側頭頭頂接合部(TPJ):TPJ(Temporo-parietal junction)は私たちの自己と他者の区別、自己体験の意識、および視覚的な空間的注意に重要な役割を果たします。催眠状態にある人々は、通常、自我と現実の境界が希薄になり、自己の意識と体験が変化します。これはTPJの活動の変化が関与していると考えられています。
楔前部: 楔前部は感情と意識に深く関与しています。この領域は我々が他人の視点を理解し、自己の精神状態を意識するのに重要な役割を果たします。催眠はこの領域の活動を調節し、自我の感じ方、他人に対する共感、そして我々が現実をどのように経験するかを変化させることができます。
実行機能: 前頭葉に位置する実行機能は、計画、意思決定、問題解決、自己制御など、高次の認知的プロセスに関与しています。催眠は前頭葉の活動を抑制し、これらの実行機能に影響を与えることができます。これは、催眠によって誘導される指示への開放性と自己制御の減少を説明する要素となります。
視床下部と自律神経:催眠は視床下部や脳幹、自律神経系にも影響を与えます。これらの領域は身体の自律的な機能を制御しており、催眠によりリラクゼーションやストレス緩和の効果が得られると考えられています。
これらの機構により、催眠術師は個人の意識や行動に影響を与えることが可能となります。ただし、こうした変化は、被験者が自発的に催眠状態に入ることにより生じます。人間は自己決定的な存在であるため、催眠術師がどんなに技術的に優れていても、被験者の同意なしに催眠状態にすることはできません。そのため、催眠術は倫理的な枠組みの中で行われるべきであり、他人を「支配」または「操る」ためのツールとして使用することは不適切であると考えてください。
持続的に他人を支配したり操るためには、催眠の技法だけではなく“洗脳”の技法が必要になります。この点を誤解をしないで欲しいと願っています。
催眠術で他人を「支配」、「操る」ことができないことを、倫理的な理由ではなく、脳の神経生理学的なメカニズムの知見から説明します。

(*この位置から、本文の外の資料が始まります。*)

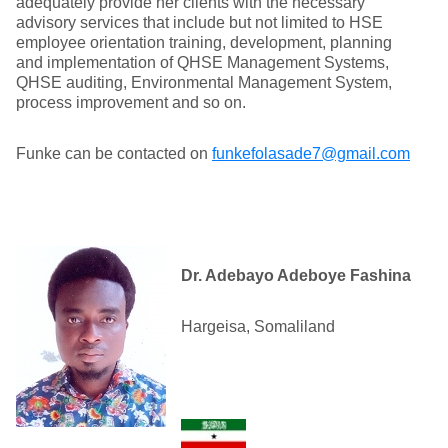
adequately provide her clients with the necessary
advisory services that include but not limited to HSE
employee orientation training, development, planning
and implementation of QHSE Management Systems,
QHSE auditing, Environmental Management System,
process improvement and so on.
Funke can be contacted on
funkefolasade7@gmail.com
Dr. Adebayo Adeboye Fashina
Hargeisa, Somaliland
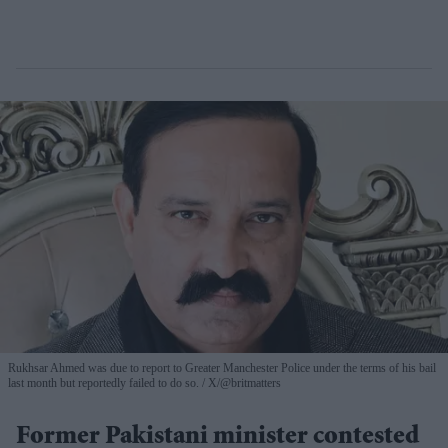
Rukhsar Ahmed was due to report to Greater Manchester Police under the terms of his bail
last month but reportedly failed to do so.
X/@britmatters
Former Pakistani minister contested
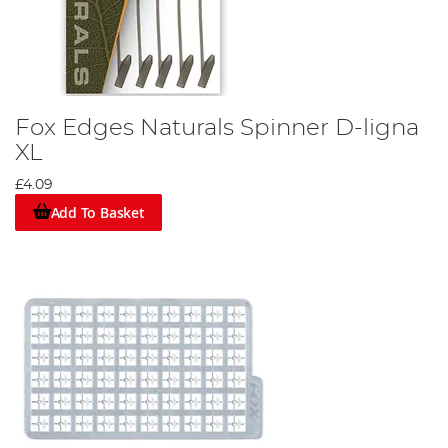
Fox Edges Naturals Spinner D-ligna
XL
£4.09
Add To Basket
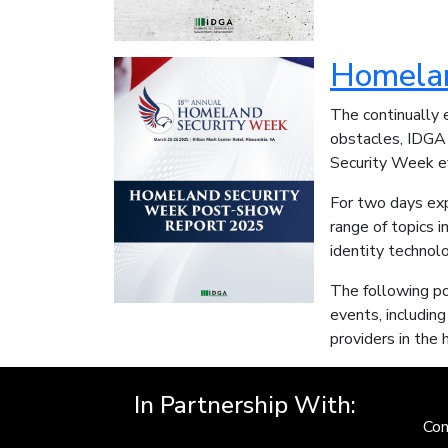
Homelan
The continually 
obstacles, IDGA 
Security Week ev
For two days exp
range of topics i
identity technol
The following po
events, including
providers in the
In Partnership With:
Con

催眠術師が、個人の道徳観や価値観を無視した暗示を強制しようとした場合、思考、判断、自己制御の機能を担っている前頭葉で、特に前帯状皮質(ACC)という領域は道徳的判断を行うのに重要な役割を果たしており、催眠術でこの部位の活動を完全に抑制することはできないのです。

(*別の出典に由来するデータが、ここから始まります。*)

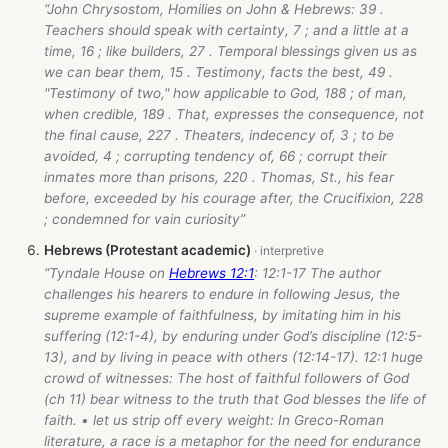
“John Chrysostom, Homilies on John & Hebrews: 39 .
Teachers should speak with certainty, 7 ; and a little at a
time, 16 ; like builders, 27 . Temporal blessings given us as
we can bear them, 15 . Testimony, facts the best, 49 .
"Testimony of two," how applicable to God, 188 ; of man,
when credible, 189 . That, expresses the consequence, not
the final cause, 227 . Theaters, indecency of, 3 ; to be
avoided, 4 ; corrupting tendency of, 66 ; corrupt their
inmates more than prisons, 220 . Thomas, St., his fear
before, exceeded by his courage after, the Crucifixion, 228
; condemned for vain curiosity”
Hebrews (Protestant academic)
“Tyndale House on
Hebrews 12:1
: 12:1-17 The author
challenges his hearers to endure in following Jesus, the
supreme example of faithfulness, by imitating him in his
suffering (12:1-4), by enduring under God’s discipline (12:5-
13), and by living in peace with others (12:14-17). 12:1 huge
crowd of witnesses: The host of faithful followers of God
(ch 11) bear witness to the truth that God blesses the life of
faith. • let us strip off every weight: In Greco-Roman
literature, a race is a metaphor for the need for endurance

また、視床下部と扁桃体はストレス反応や危機反応を制御する部位です。これらの領域は生存本能と密接に関わっており、催眠術がこれらの領域の反応を完全にコントロールすることは困難でしょう。そのため、本能的に危険と感じる暗示に対しては拒否反応を示します。
さらに、腹側前頭皮質は報酬と罰を評価し、行動選択を行う役割を果たしています。もし催眠による暗示が個人の利益や安全に反すると判断されれば、この領域が反抗反応を引き起こし、暗示を拒否するのです。

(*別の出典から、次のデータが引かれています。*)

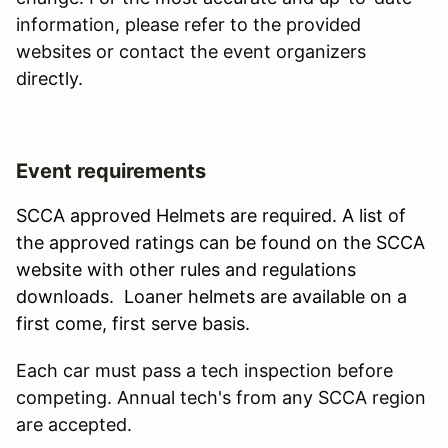
information, please refer to the provided
websites or contact the event organizers
directly.
Event requirements
SCCA approved Helmets are required. A list of
the approved ratings can be found on the SCCA
website with other rules and regulations
downloads. Loaner helmets are available on a
first come, first serve basis.
Each car must pass a tech inspection before
competing. Annual tech's from any SCCA region
are accepted.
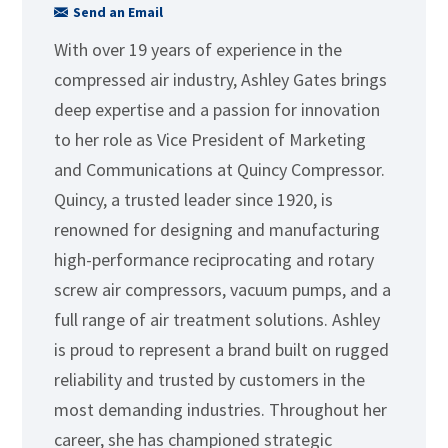
Send an Email
With over 19 years of experience in the
compressed air industry, Ashley Gates brings
deep expertise and a passion for innovation
to her role as Vice President of Marketing
and Communications at Quincy Compressor.
Quincy, a trusted leader since 1920, is
renowned for designing and manufacturing
high-performance reciprocating and rotary
screw air compressors, vacuum pumps, and a
full range of air treatment solutions. Ashley
is proud to represent a brand built on rugged
reliability and trusted by customers in the
most demanding industries. Throughout her
career, she has championed strategic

したがって、催眠術を通じて人を「支配」、「意のままに操る」という考え方は実際的な観点からも倫理的な観点からも不適切であり、不可能なのです。
催眠術の使用は対象者の自己認識や自己成長を促進するため、または特定の問題を解決する手段として用いられるべきなのです。また、その使用は適切な訓練を受けた専門家によって、倫理的な規範を守りながら行われるべきです。